On the other hand, if Howard
didn’t
call the cops…Matt figured they had not much better than one in ten odds. Probably worse.
But Matt didn’t think that Howard would let the news out until he absolutely had to. Twenty-four hours, minimum. Maybe as long as three days. Howard had had a
lot
of bad publicity during the legal fights over ownership of Fuzzy, and he
hated
that. Howard hated to lose, hated to look like a fool, and would not want to be remembered as the man who let a
mammoth
be stolen out from under his nose.
“We stay,” Matt said.
AT
just about that moment, Fuxxy fell over.
Only Jack saw it happen. That particular camera was not displaying at Darryl’s station at the moment, though it would soon come up in the regular rotation, and a marching band parading through the room would not have been likely to wake up Ed. Jack watched the stinking, lousy, bug-ridden, useless hunk of junk topple in disbelieving horror. Burned-out fuse, busted gyroscope, loose screw…
something.
Jack didn’t encourage idle talk with his crew. They were supposed to stay alert, speaking only when there was
something to report. But any movement of the star of the show was a reportable event.
Fuzzy’s moved to the other side of his pen
, he heard that a dozen times a night.
Fuzzy’s taking a nap. Fuzzy just dropped a
big
load, chief.
A minute passed.
“Looks like Fuzzy’s taking his nap, chief,” Darryl said. He waited, but Darryl said nothing more. Three minutes passed.
“I don’t like the way Fuzzy’s looking, chief.”
“He’s taking a snooze. What’s the problem?” But he could see it himself. The damn thing was twitching its legs, jerking around. Not horribly, not an epileptic fucking
fit
or anything, but Fuzzy usually slept like a log, and when he got up it was in one smooth motion, surprisingly graceful. Jack knew that and so did Darryl.
“Where’s that night girl?” Darryl said. “Come to think of it, I ain’t seen her go through that room once all night.” The night girl spent most of her shift in Susan’s office, where there were no cameras, just a window to observe Fuzzy.

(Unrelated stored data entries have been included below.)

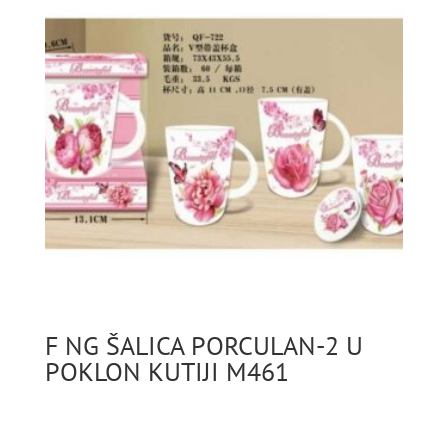
F NG ŠALICA PORCULAN-2 U
POKLON KUTIJI M461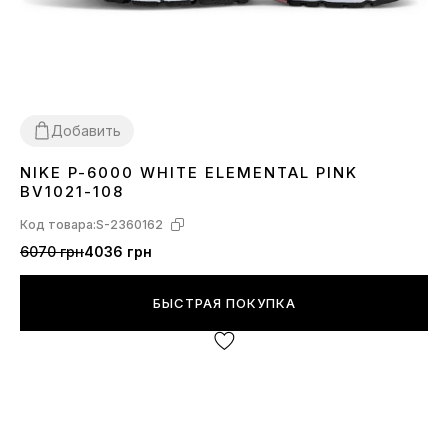
Добавить
NIKE P-6000 WHITE ELEMENTAL PINK
36
37
38
39
40
BV1021-108
Код товара:
S-2360162
6070 грн
4036 грн
БЫСТРАЯ ПОКУПКА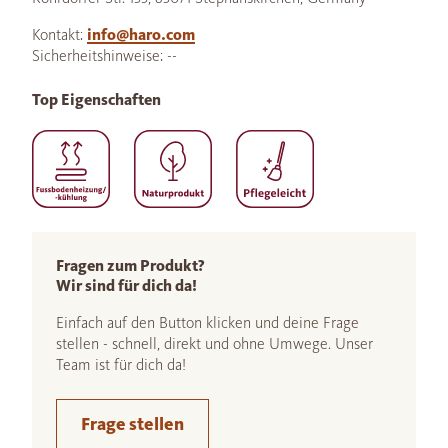
Kontakt:
info@haro.com
Sicherheitshinweise: --
Top Eigenschaften
Fragen zum Produkt?
Wir sind für dich da!
Einfach auf den Button klicken und deine Frage
stellen - schnell, direkt und ohne Umwege. Unser
Team ist für dich da!
Frage stellen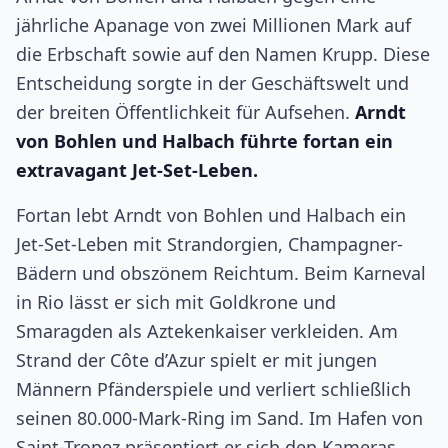
jährliche Apanage von zwei Millionen Mark auf
die Erbschaft sowie auf den Namen Krupp. Diese
Entscheidung sorgte in der Geschäftswelt und
der breiten Öffentlichkeit für Aufsehen.
Arndt
von Bohlen und Halbach führte fortan ein
extravagant Jet-Set-Leben.
Fortan lebt Arndt von Bohlen und Halbach ein
Jet-Set-Leben mit Strandorgien, Champagner-
Bädern und obszönem Reichtum. Beim Karneval
in Rio lässt er sich mit Goldkrone und
Smaragden als Aztekenkaiser verkleiden. Am
Strand der Côte d’Azur spielt er mit jungen
Männern Pfänderspiele und verliert schließlich
seinen 80.000-Mark-Ring im Sand. Im Hafen von
Saint-Tropez präsentiert er sich den Kameras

“Chief, I think I better go down there and see what’s up.”
Okay, that’s it.
Jack stood.
“I’ll go. Stay where you are and I’ll run take a look.”

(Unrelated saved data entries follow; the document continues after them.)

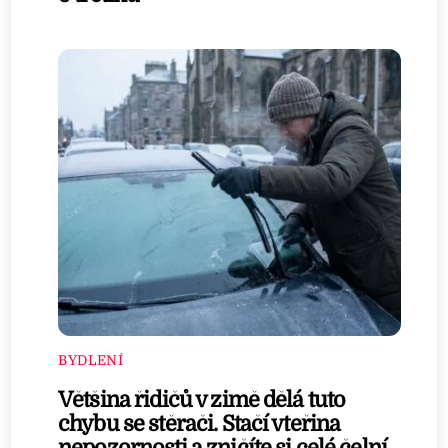
BYDLENÍ
Většina řidičů v zimě dělá tuto
chybu se stěrači. Stačí vteřina
nepozornosti a zničíte si celé čelní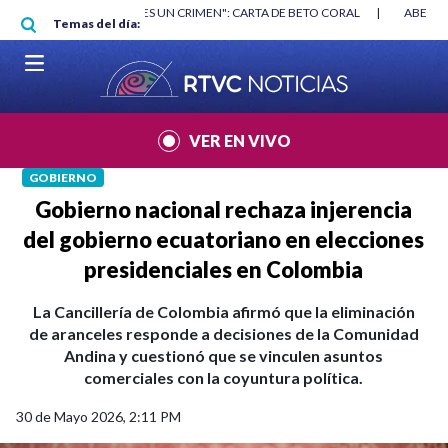
Pasar al contenido principal
RGAN
|
"HABLAR NO ES UN CRIMEN": CARTA DE BETO CORAL
|
ABELAR
Temas del día:
VER EN VIVO
GOBIERNO
Gobierno nacional rechaza injerencia
del gobierno ecuatoriano en elecciones
presidenciales en Colombia
La Cancillería de Colombia afirmó que la eliminación
de aranceles responde a decisiones de la Comunidad
Andina y cuestionó que se vinculen asuntos
comerciales con la coyuntura política.
30 de Mayo 2026, 2:11 PM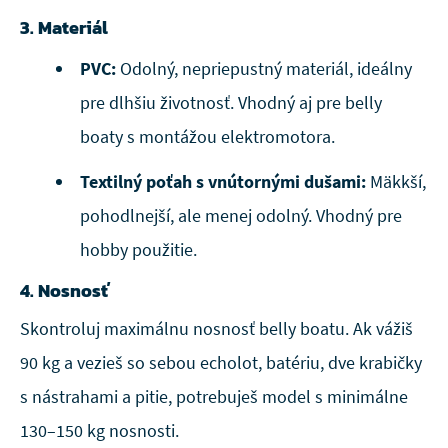
3. Materiál
PVC:
Odolný, nepriepustný materiál, ideálny
pre dlhšiu životnosť. Vhodný aj pre belly
boaty s montážou elektromotora.
Textilný poťah s vnútornými dušami:
Mäkkší,
pohodlnejší, ale menej odolný. Vhodný pre
hobby použitie.
4. Nosnosť
Skontroluj maximálnu nosnosť belly boatu. Ak vážiš
90 kg a vezieš so sebou echolot, batériu, dve krabičky
s nástrahami a pitie, potrebuješ model s minimálne
130–150 kg nosnosti.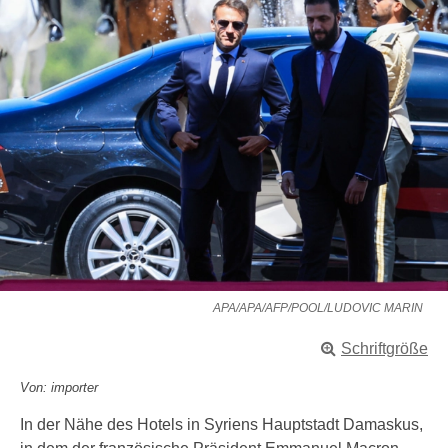
APA/APA/AFP/POOL/LUDOVIC MARIN
Schriftgröße
Von: importer
In der Nähe des Hotels in Syriens Hauptstadt Damaskus,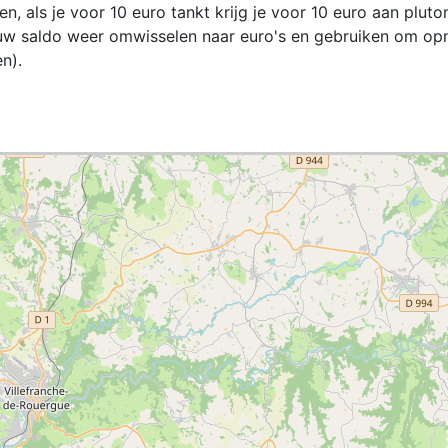
zen, als je voor 10 euro tankt krijg je voor 10 euro aan pluto
jouw saldo weer omwisselen naar euro's en gebruiken om op
n).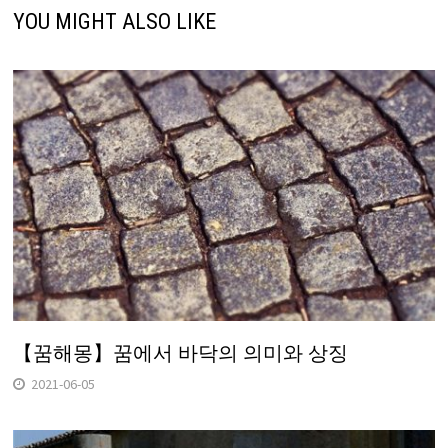
YOU MIGHT ALSO LIKE
【꿈해몽】꿈에서 바닥의 의미와 상징
2021-06-05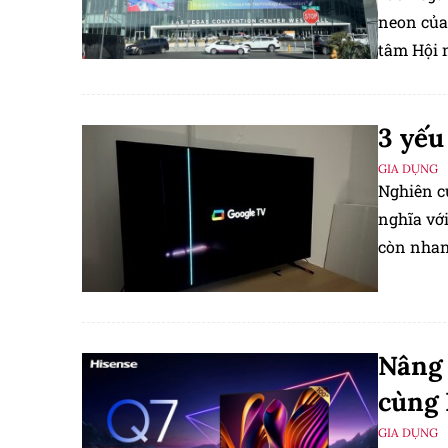
neon của
tâm Hội n
(CES) lớn
3 yếu
GIA DỤNG
Nghiên c
nghĩa vớ
còn nhan
Nâng 
cùng 
GIA DỤNG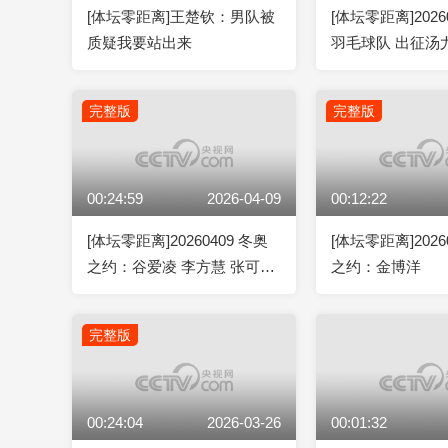
[体坛零距离]王楚钦：男队被
[体坛零距离]2026
质疑我要站出来
羽毛球队 出征汤
完整版
完整版
00:24:59
2026-04-09
00:12:22
[体坛零距离]20260409 冬奥
[体坛零距离]2026
之约：谷爱凌 李方慧 张可欣
之约：金博洋
刘奕杉
完整版
00:24:04
2026-03-26
00:01:32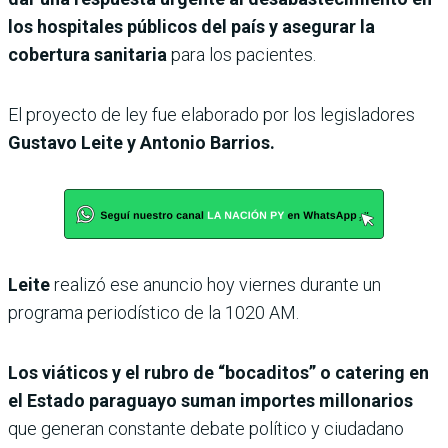
los hospitales públicos del país y asegurar la
cobertura sanitaria
para los pacientes.
El proyecto de ley fue elaborado por los legisladores
Gustavo Leite y Antonio Barrios.
Leite
realizó ese anuncio hoy viernes durante un
programa periodístico de la 1020 AM.
Los viáticos y el rubro de “bocaditos” o catering en
el Estado paraguayo suman importes millonarios
que generan constante debate político y ciudadano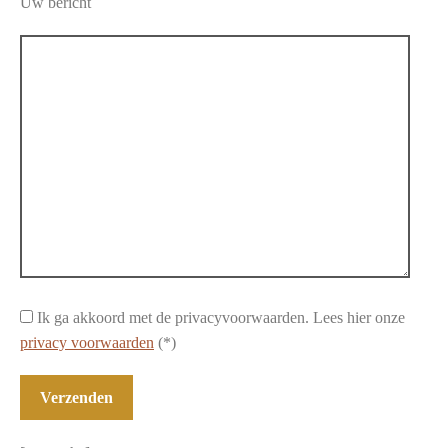
Uw bericht
Ik ga akkoord met de privacyvoorwaarden.
Lees hier onze
privacy voorwaarden
(*)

Jack hurried out of the pit, flew up two flights of stairs, tried to walk calmly down the hallway but ended up almost running, slammed into the outside door, walked to his car, got in, headed for the exit at the posted limit of 15 mph, slowed down and waved his gate pass and smiled at Harry, who smiled and waved back…then frowned. Jack accelerated down the road and into the suddenly threatening night.